Glezos has since moderated his criticism and expressed continued support for Syriza’s leaders while urging them not to capitulate to the creditors. Still, wider fault lines within Syriza remain. The party, also known as the Coalition of the Radical Left, formed in 2004 as an alliance of leftist parties, including Trotskyists, Maoists, euro-communists, and ecological leftists. Today, many of its more strident members advocate exiting the eurozone rather than agreeing to the creditors’ strict fiscal targets.

Glezos, in line with Syriza’s official position, has said Greece ought to remain in the euro. Yet he promotes a path that is clearly unpalatable to its creditors. He proposes Greece be granted a one-year moratorium on debt payments, and in that time, a Greek parliamentary committee will examine Greece’s “supposed” debts and determine what should be paid. Glezos is far from the only Syriza member to question Greece’s debt obligations. On June 18, the president of the Greek parliament, Zoe Konstantopoulou, in announcing the preliminary findings of the parliament’s “Debt Truth Committee,” called Greece’s debt “illegal” and “illegitimate.”

Tsipras and his inner circle have long argued that Greece’s creditors would eventually concede to Greek demands for more lenient bailout terms out of fear that a Greek exit from the eurozone would destroy the entire currency union. The threat of mutually assured destruction, they have argued, gives Greece a strong negotiating weapon. Yet, ahead of a June 30 deadline to begin repaying debts to the IMF, Greek leaders will almost certainly have to make concessions on pension cuts, privatizations, and consumption tax increases — measures particularly abhorrent to Syriza hardliners — if they want a deal that will stave off default. In the event of an eleventh-hour agreement, defections within Syriza are likely, say analysts.

Some Syriza factions would rather “press the self-destruct button” than go along with such a deal, says Dimitris Papadimitriou, a professor of politics at the University of Manchester. Since Greece’s civil war, he says, the Greek left has been steeped in a mythology of victimization by foreign powers — those that prevented communism from taking hold in the country. This fuels a sense of “just struggle” in which many Greek leftists would prefer to go down as “the victim of history again” rather than retreat.

If enough Syriza parliamentarians leave the party, it may necessitate new elections in Greece. Still, any bailout agreement brought to the Greek parliament is certain to pass with the support of more centrist parties, which have urged a quick resolution to the impasse with the country’s creditors. This outcome, however, would likely come as a bitter defeat for many of the party’s most zealous members — those, like Glezos, who in Syriza’s rise have seen the fulfillment of the hopes of generations of Greek leftists.

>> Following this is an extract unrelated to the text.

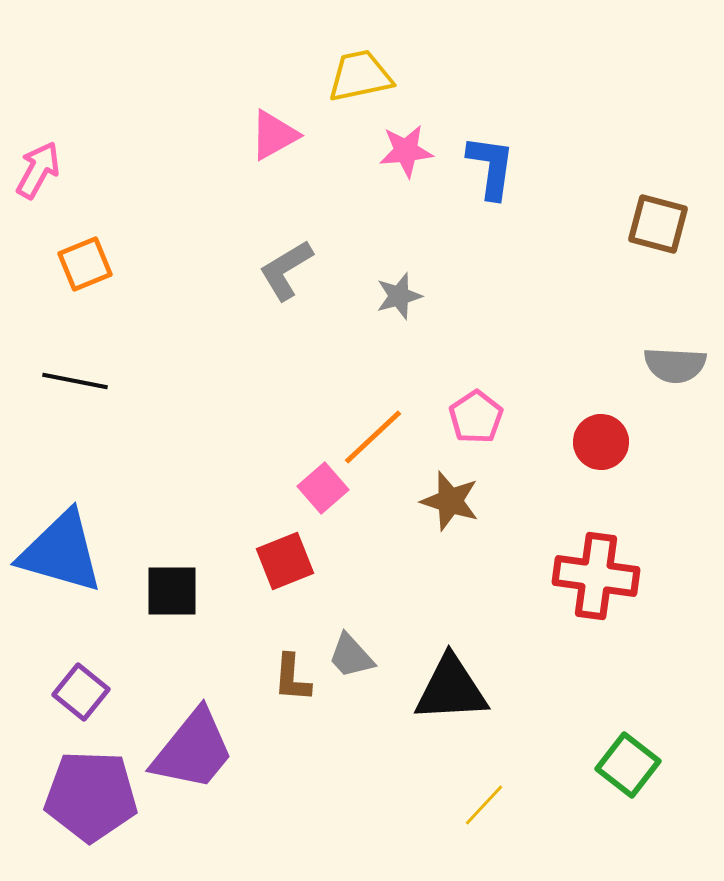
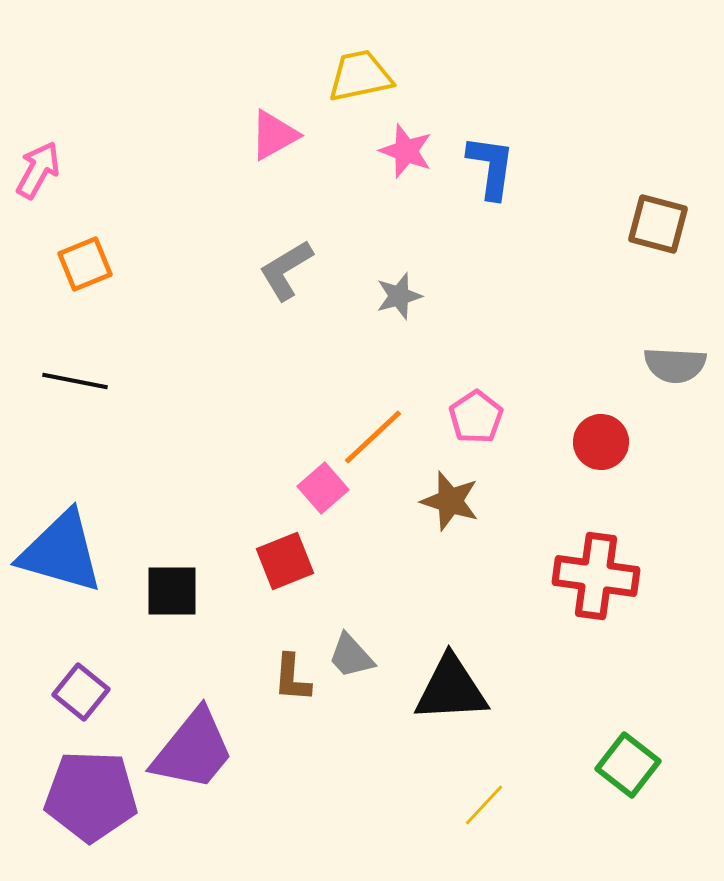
pink star: rotated 26 degrees clockwise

Even before Syriza’s election victory, Glezos often reminded Tsipras of his moral obligation to Greece’s past communist fighters. “We are on the road to vindication,” Glezos told an audience of Syriza supporters one night in Athens as Tsipras looked on. “Very many fellow fighters, fighters never subdued, inconspicuous fighters you don’t know, they call me, and they cry from joy. We cry from joy. Why?” He then glanced at Tsipras. “Because the road has opened, Alexi.”